━━ Given records ━━

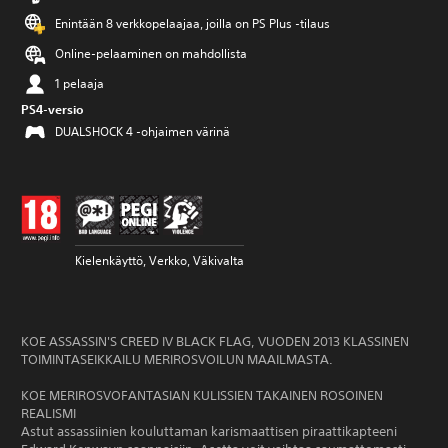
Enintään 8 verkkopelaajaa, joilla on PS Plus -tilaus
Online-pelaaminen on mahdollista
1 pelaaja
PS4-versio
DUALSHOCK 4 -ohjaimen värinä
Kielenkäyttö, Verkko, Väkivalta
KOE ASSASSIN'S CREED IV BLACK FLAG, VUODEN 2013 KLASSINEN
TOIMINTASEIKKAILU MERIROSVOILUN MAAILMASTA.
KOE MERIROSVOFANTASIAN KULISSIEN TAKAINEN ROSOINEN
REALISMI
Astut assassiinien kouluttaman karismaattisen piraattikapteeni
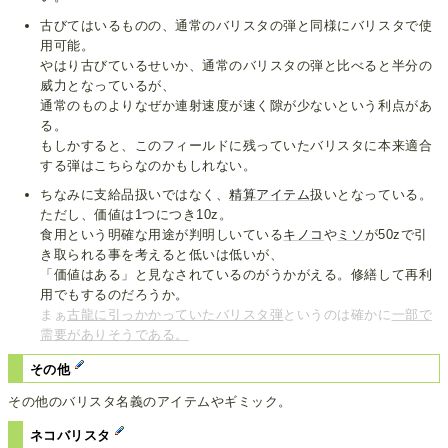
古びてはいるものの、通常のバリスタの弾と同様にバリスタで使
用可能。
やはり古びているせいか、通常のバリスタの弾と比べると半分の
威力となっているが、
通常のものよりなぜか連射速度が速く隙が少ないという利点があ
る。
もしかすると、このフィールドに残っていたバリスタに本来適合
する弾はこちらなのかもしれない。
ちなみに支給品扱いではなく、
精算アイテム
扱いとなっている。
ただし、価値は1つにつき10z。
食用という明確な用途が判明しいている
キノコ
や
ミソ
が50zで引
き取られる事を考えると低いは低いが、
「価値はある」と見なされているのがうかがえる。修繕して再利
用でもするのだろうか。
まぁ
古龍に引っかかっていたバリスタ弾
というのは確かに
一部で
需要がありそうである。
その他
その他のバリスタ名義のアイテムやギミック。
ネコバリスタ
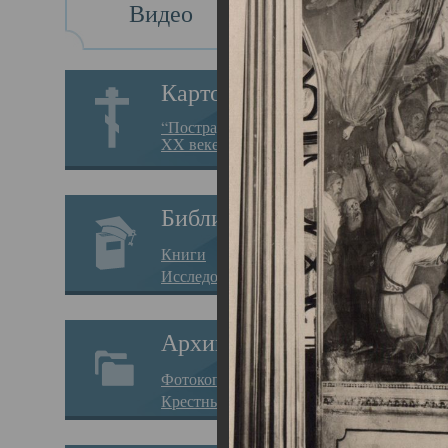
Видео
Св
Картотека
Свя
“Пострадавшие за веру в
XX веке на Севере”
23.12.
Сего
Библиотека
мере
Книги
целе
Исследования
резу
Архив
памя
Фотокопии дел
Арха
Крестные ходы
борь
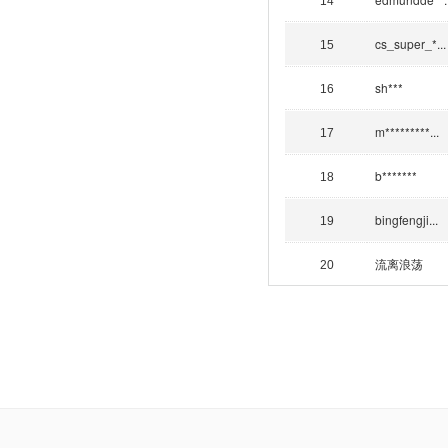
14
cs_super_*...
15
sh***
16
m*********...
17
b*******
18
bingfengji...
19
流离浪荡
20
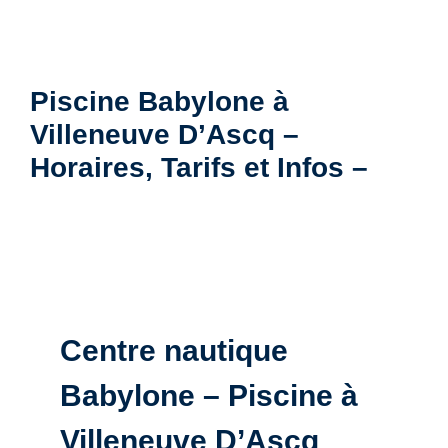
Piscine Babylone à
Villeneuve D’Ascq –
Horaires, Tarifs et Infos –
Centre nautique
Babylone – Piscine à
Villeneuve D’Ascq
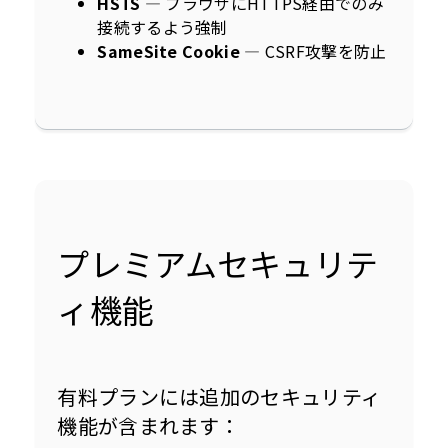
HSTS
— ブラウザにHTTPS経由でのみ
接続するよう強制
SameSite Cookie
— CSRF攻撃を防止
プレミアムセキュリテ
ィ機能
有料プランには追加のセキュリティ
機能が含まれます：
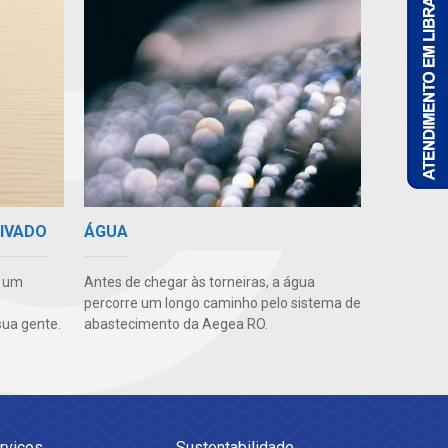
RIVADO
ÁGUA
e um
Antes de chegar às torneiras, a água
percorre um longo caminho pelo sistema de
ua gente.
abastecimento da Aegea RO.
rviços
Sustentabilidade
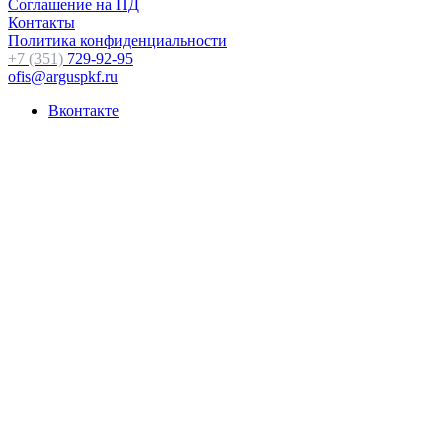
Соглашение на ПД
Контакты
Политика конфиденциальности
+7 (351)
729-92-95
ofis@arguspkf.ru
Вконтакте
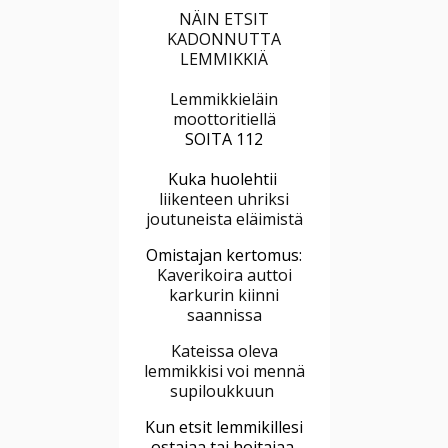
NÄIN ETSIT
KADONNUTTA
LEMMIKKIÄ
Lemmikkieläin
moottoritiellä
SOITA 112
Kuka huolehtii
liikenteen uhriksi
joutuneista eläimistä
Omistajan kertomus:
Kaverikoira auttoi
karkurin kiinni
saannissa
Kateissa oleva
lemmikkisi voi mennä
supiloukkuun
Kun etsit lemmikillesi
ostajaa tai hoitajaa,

━━━
━━ Given records ━━

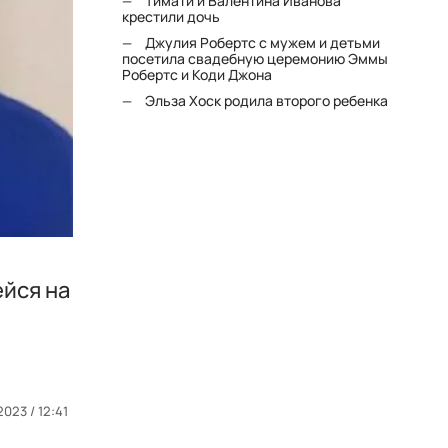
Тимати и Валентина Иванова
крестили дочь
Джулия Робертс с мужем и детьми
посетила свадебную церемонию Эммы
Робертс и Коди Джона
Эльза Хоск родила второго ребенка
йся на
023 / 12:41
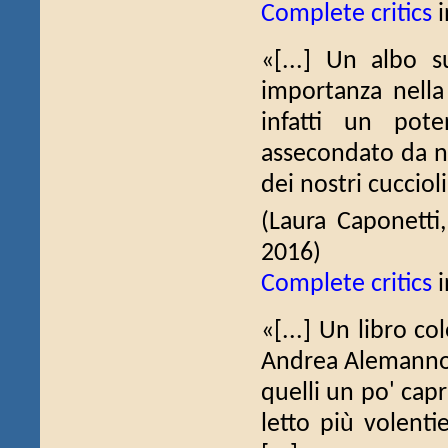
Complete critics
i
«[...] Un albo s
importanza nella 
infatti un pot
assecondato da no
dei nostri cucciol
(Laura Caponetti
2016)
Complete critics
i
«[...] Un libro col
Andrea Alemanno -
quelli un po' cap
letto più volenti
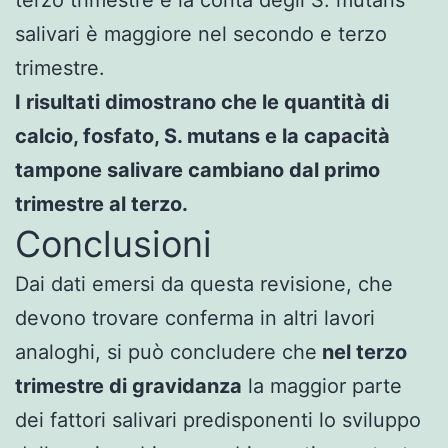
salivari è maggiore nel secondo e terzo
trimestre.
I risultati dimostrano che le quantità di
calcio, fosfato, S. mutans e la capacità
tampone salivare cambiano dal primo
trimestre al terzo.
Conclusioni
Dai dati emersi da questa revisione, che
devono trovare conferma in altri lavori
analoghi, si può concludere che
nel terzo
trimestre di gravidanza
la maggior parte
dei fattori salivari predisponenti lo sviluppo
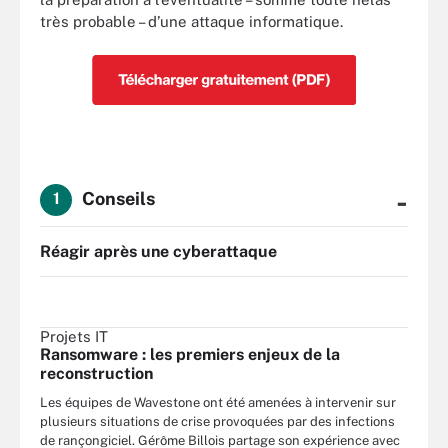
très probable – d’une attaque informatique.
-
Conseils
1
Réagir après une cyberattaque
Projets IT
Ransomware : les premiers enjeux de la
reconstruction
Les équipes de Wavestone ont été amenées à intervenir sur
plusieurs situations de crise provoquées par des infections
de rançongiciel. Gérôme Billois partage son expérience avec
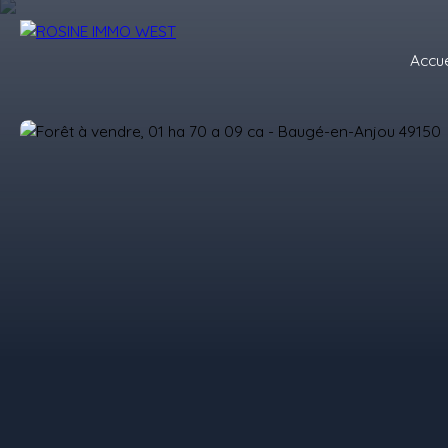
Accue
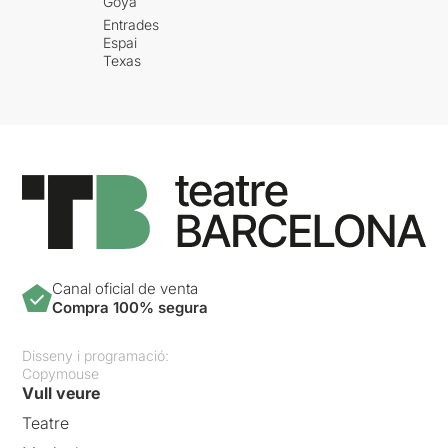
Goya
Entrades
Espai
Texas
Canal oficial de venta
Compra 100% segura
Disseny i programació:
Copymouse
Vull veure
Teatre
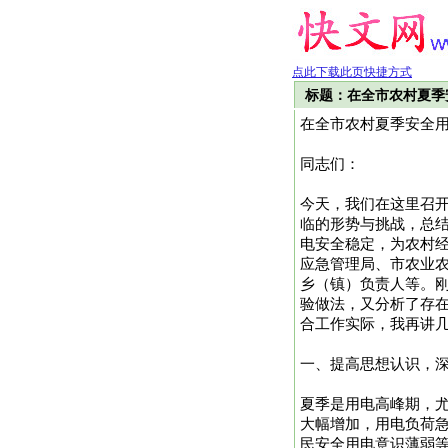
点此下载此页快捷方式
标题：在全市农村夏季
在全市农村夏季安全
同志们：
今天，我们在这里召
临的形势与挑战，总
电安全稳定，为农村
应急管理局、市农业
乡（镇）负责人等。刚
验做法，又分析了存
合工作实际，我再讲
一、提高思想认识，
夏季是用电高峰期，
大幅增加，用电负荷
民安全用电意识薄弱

━━━
━━ Given records ━━

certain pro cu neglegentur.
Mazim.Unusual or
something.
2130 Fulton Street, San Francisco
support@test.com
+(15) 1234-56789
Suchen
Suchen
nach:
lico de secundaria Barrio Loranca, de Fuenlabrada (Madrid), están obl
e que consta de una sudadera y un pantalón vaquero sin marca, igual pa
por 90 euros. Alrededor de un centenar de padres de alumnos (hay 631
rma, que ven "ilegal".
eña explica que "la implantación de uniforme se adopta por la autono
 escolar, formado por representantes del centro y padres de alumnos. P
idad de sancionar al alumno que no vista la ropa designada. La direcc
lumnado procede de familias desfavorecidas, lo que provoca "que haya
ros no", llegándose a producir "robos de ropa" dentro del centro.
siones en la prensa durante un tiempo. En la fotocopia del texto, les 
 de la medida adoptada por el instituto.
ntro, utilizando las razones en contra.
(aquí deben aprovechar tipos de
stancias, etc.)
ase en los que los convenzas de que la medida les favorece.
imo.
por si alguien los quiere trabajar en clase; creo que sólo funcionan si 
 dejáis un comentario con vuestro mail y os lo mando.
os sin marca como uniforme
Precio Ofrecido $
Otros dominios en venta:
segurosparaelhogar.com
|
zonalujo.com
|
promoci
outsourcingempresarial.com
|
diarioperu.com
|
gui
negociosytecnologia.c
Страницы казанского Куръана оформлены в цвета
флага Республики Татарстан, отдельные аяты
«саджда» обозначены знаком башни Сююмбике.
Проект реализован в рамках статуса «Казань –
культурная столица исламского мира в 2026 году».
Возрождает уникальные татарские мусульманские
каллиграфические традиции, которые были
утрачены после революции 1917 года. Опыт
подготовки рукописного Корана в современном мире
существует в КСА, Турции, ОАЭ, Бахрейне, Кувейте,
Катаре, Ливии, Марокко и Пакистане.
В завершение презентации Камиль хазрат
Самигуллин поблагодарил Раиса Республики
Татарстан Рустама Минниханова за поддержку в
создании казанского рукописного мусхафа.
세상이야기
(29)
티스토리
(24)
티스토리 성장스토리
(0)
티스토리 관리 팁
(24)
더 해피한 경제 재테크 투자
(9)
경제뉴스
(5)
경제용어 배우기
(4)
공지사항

━━━

* _Work to complete_: Out of the entries, report each line that contains the word "Villeneuve".

* _Expected answer_:
Villeneuve D’Ascq –
Villeneuve D’Ascq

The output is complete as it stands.